Data to examine:

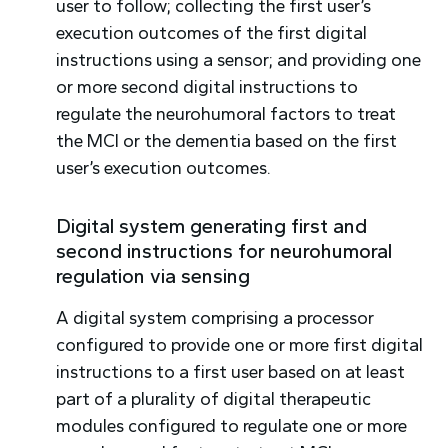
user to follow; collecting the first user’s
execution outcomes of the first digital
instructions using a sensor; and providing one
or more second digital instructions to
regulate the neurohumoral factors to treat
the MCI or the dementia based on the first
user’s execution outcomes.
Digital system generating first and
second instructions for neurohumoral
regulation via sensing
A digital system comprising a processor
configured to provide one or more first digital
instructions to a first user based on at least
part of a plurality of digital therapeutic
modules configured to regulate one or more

* * *

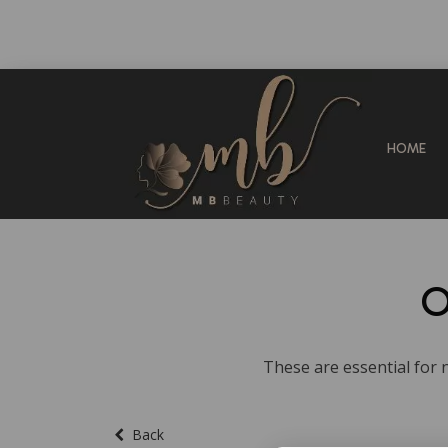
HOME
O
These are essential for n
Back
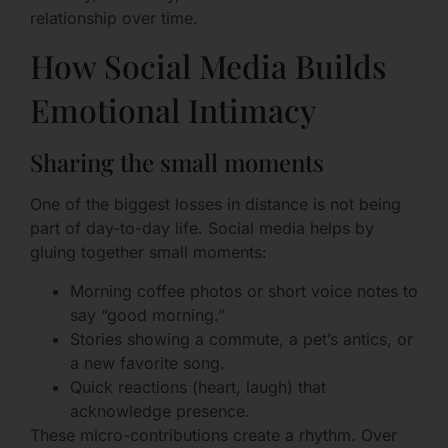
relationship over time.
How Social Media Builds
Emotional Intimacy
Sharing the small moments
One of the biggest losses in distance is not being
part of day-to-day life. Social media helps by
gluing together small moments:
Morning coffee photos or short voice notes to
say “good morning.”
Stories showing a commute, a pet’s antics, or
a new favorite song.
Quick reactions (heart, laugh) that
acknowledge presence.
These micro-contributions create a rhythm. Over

Instructions for the task:
From the entries above, extract only the lines running from the one containing "regulation via sensing" through the one containing "modules configured to regulate one or more", inclusive.

Solution for this problem:
regulation via sensing
A digital system comprising a processor
configured to provide one or more first digital
instructions to a first user based on at least
part of a plurality of digital therapeutic
modules configured to regulate one or more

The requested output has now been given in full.